_GIVEN INFORMATION_.

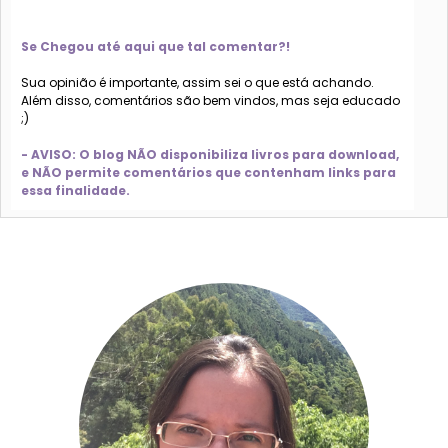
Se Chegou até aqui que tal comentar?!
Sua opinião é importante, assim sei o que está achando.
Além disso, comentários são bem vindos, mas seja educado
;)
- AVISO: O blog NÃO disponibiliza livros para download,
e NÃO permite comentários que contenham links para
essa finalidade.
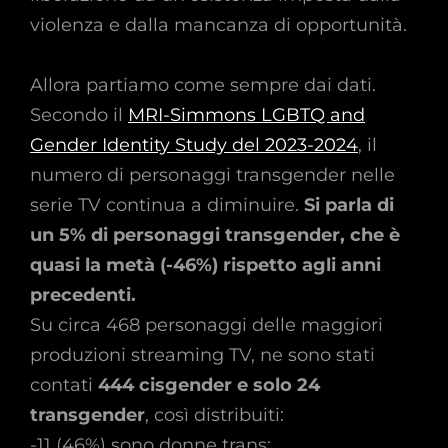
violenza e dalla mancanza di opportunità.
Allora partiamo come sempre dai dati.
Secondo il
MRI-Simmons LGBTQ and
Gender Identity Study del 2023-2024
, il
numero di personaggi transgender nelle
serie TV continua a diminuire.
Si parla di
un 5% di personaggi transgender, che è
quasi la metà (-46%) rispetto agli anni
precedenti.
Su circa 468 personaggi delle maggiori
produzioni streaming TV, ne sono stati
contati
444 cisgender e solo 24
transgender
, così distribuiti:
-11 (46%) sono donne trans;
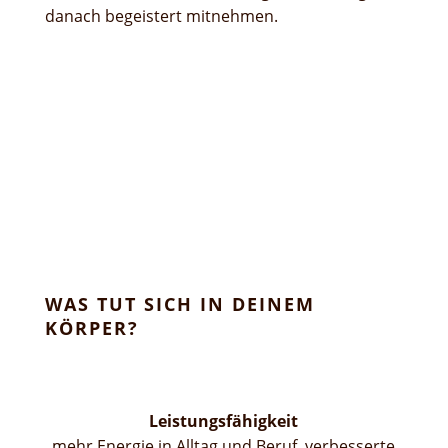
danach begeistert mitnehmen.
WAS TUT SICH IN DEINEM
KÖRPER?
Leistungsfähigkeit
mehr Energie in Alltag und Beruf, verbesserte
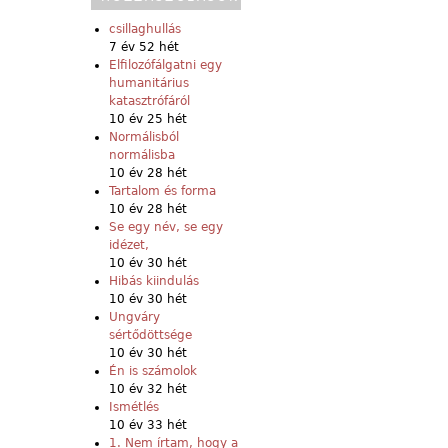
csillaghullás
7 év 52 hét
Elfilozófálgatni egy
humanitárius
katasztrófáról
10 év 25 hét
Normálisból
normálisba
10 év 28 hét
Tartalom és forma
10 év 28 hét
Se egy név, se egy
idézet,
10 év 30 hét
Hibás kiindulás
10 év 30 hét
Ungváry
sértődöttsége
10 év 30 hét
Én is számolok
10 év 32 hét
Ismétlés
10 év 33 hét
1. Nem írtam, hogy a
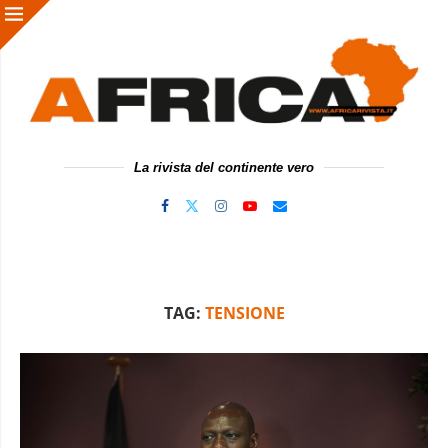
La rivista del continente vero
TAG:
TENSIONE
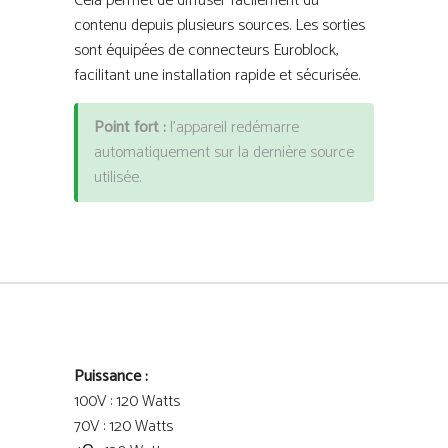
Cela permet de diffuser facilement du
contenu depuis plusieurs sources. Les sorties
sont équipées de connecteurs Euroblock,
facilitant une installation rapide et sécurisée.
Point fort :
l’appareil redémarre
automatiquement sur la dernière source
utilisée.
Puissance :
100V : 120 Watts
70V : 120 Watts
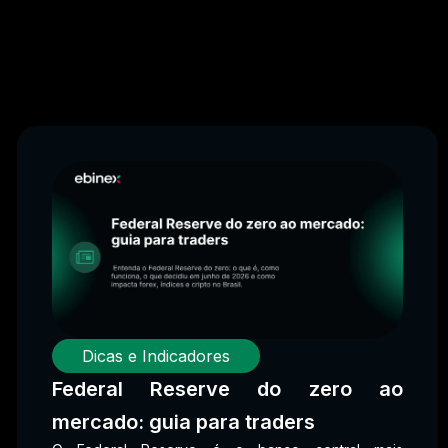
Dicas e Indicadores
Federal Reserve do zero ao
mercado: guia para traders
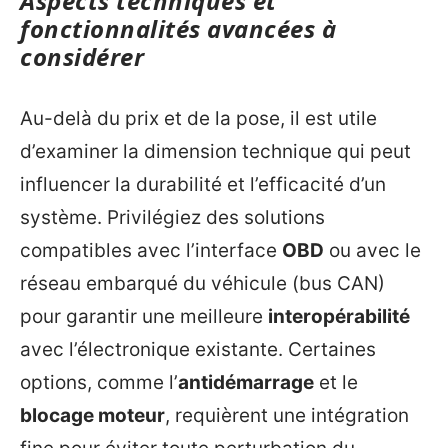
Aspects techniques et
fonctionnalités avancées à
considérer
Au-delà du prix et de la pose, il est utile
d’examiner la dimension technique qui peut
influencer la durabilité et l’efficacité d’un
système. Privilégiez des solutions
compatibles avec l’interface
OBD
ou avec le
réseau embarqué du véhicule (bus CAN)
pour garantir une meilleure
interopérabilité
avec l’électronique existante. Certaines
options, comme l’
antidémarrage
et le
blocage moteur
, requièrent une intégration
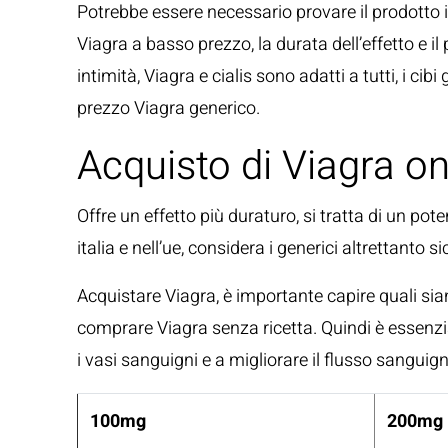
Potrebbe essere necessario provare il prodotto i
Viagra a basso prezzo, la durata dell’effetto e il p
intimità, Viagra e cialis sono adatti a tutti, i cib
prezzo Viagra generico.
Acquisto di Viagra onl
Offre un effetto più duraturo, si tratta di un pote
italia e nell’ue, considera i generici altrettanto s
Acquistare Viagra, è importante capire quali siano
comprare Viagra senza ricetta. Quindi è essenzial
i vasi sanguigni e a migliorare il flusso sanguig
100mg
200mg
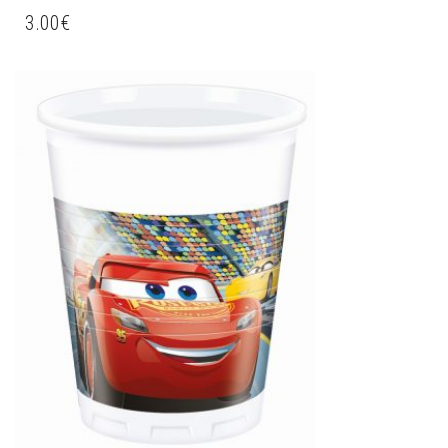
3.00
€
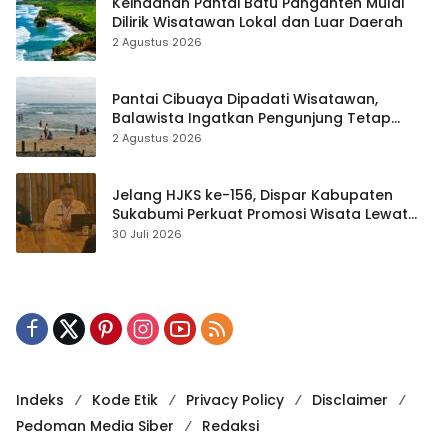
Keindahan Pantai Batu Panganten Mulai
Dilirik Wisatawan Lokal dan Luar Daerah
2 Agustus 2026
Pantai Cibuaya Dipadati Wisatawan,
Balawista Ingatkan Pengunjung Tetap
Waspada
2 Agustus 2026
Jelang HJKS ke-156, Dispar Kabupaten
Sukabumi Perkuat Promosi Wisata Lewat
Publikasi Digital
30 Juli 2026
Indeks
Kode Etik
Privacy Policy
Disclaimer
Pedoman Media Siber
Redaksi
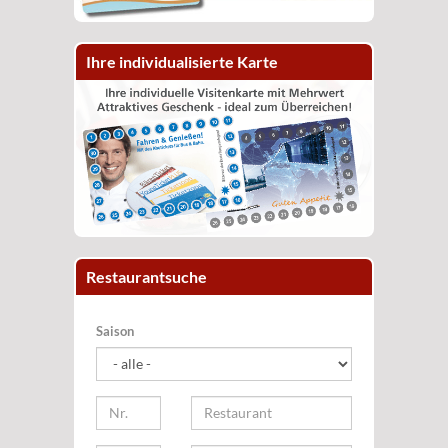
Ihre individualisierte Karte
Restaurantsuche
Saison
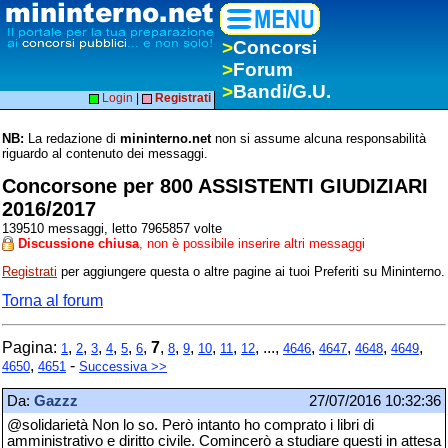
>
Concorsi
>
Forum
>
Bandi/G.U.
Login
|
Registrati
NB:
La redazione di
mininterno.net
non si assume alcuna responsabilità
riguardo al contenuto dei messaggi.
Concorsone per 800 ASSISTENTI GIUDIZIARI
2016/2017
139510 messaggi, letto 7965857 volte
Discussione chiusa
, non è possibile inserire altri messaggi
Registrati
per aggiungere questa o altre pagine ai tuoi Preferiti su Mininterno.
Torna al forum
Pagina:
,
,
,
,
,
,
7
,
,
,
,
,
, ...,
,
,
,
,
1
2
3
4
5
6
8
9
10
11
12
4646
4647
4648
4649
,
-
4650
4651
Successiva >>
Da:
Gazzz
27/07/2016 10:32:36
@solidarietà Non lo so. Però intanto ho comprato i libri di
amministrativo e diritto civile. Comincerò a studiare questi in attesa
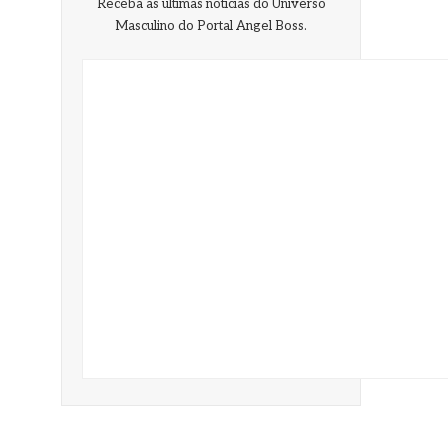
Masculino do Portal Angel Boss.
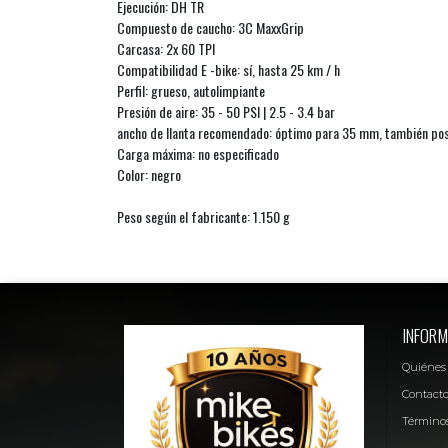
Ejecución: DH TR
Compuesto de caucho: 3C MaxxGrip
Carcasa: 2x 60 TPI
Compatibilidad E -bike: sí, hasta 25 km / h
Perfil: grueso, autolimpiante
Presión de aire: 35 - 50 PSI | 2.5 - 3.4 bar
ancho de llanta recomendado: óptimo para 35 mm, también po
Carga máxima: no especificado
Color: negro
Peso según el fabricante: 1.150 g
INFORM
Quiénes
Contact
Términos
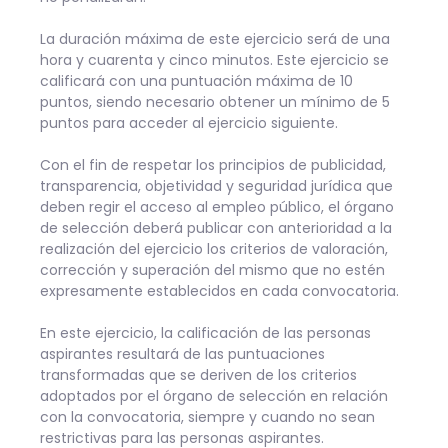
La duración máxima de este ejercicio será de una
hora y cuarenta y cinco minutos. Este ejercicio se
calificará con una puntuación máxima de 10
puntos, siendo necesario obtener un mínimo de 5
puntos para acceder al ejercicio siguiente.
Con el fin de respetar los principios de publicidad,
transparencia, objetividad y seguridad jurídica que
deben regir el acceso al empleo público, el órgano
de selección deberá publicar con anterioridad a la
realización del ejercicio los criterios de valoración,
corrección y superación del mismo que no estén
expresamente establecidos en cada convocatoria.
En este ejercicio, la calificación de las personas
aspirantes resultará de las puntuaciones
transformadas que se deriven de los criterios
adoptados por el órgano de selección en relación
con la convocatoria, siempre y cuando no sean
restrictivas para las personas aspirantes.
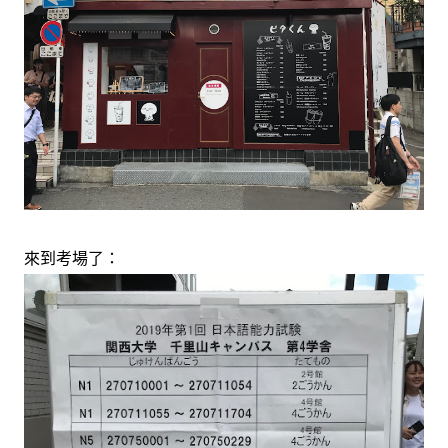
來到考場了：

_PROMPT_.
Search the entries for the word "órgano", then gather every line that has it.

_SOLUTION TO THE EXERCISE_.
deben regir el acceso al empleo público, el órgano
adoptados por el órgano de selección en relación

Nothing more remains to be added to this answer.